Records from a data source
+-------+
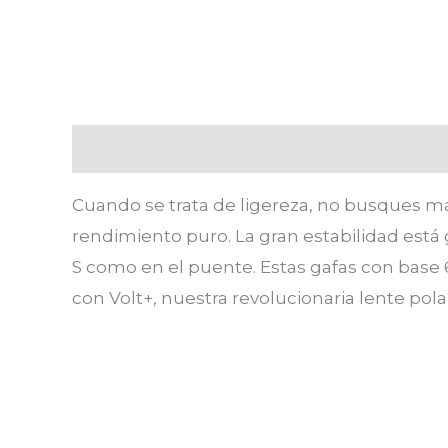
Descripción
Información adicional
Va
Cuando se trata de ligereza, no busques más
rendimiento puro. La gran estabilidad está
S como en el puente. Estas gafas con base 
con Volt+, nuestra revolucionaria lente pola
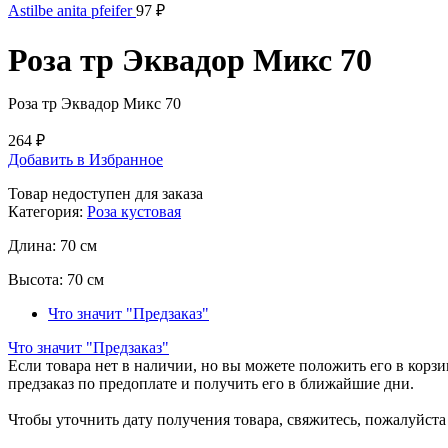
Astilbe anita pfeifer
97
₽
Роза тр Эквадор Микс 70
Роза тр Эквадор Микс 70
264
₽
Добавить в Избранное
Товар недоступен для заказа
Категория:
Роза кустовая
Длина:
70 см
Высота:
70 см
Что значит "Предзаказ"
Что значит "Предзаказ"
Если товара нет в наличии, но вы можете положить его в корзин
предзаказ по предоплате и получить его в ближайшие дни.
Чтобы уточнить дату получения товара, свяжитесь, пожалуйст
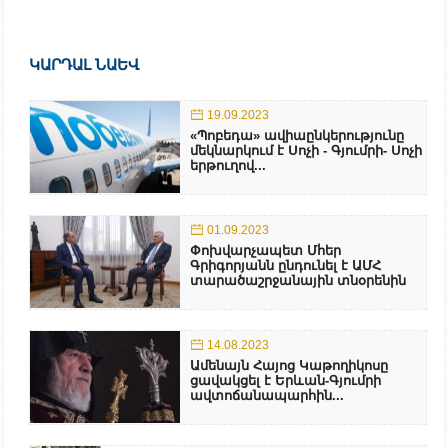
ԿԱՐԴԱԼ ՆԱԵՎ
19.09.2023
«Պոբեդա» ավիաընկերությունը
մեկնարկում է Սոչի - Գյումրի- Սոչի
երթուղով...
01.09.2023
Փոխվարչապետ Մհեր
Գրիգորյանն ընդունել է ԱՄՀ
տարածաշրջանային տնօրենին
14.08.2023
Ամենայն Հայոց Կաթողիկոսը
ցավակցել է Երևան-Գյումրի
ավտոճանապարհին...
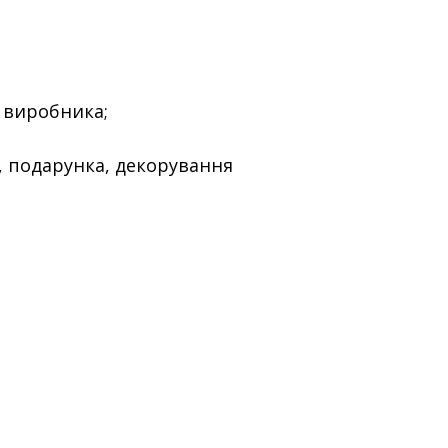
 виробника;
ї, подарунка, декорування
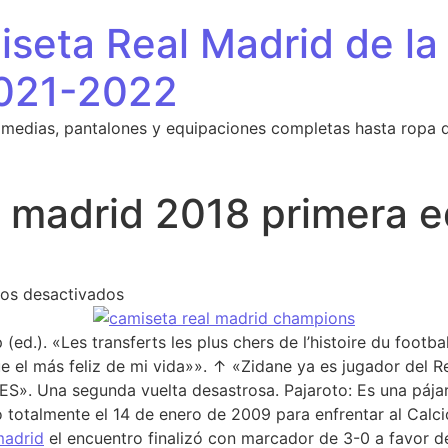
seta Real Madrid de la
021-2022
 medias, pantalones y equipaciones completas hasta ropa 
l madrid 2018 primera 
en camiseta real madrid 2018 primera equ
os desactivados
(ed.). «Les transferts les plus chers de l’histoire du footba
fue el más feliz de mi vida»». ↑ «Zidane ya es jugador del
. Una segunda vuelta desastrosa. Pajaroto: Es una pájar
totalmente el 14 de enero de 2009 para enfrentar al Calcio
madrid
el encuentro finalizó con marcador de 3-0 a favor d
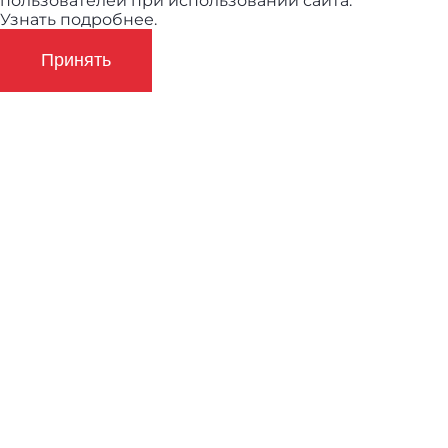
пользователей при использовании сайта.
Узнать подробнее.
Принять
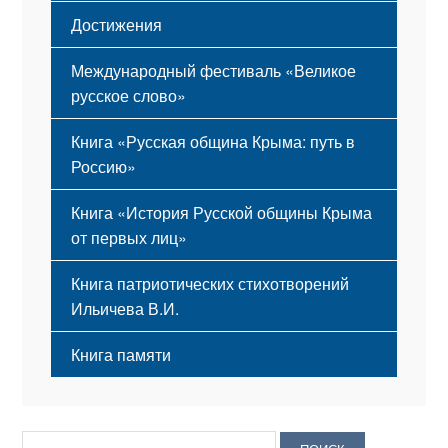
Достижения
Международный фестиваль «Великое
русское слово»
Книга «Русская община Крыма: путь в
Россию»
Книга «История Русской общины Крыма
от первых лиц»
Книга патриотических стихотворений
Ильичева В.И.
Книга памяти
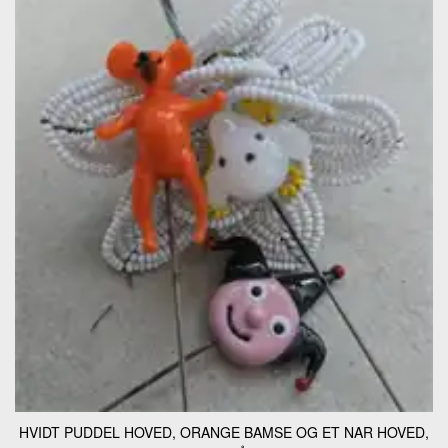
HVIDT PUDDEL HOVED, ORANGE BAMSE OG ET NAR HOVED,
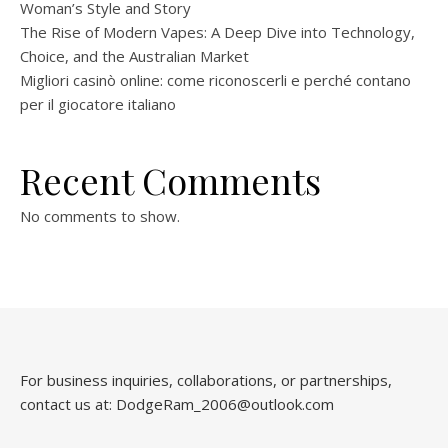
Woman’s Style and Story
The Rise of Modern Vapes: A Deep Dive into Technology,
Choice, and the Australian Market
Migliori casinò online: come riconoscerli e perché contano
per il giocatore italiano
Recent Comments
No comments to show.
For business inquiries, collaborations, or partnerships,
contact us at:
DodgeRam_2006@outlook.com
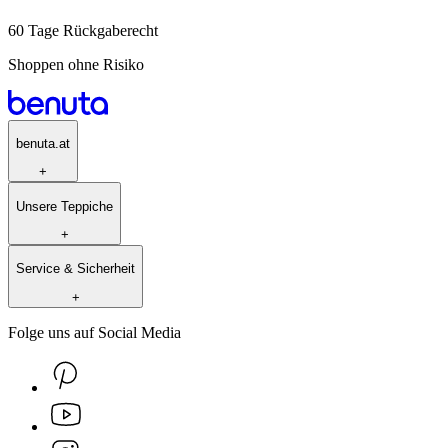
60 Tage Rückgaberecht
Shoppen ohne Risiko
benuta.at
+
Unsere Teppiche
+
Service & Sicherheit
+
Folge uns auf Social Media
+-------+
▶ [Your goal]
Search the records for the word "Книга" and copy out every line that holds it.

▶ [The answer]
Книга «Русская община Крыма: путь в
Книга «История Русской общины Крыма
Книга патриотических стихотворений
Книга памяти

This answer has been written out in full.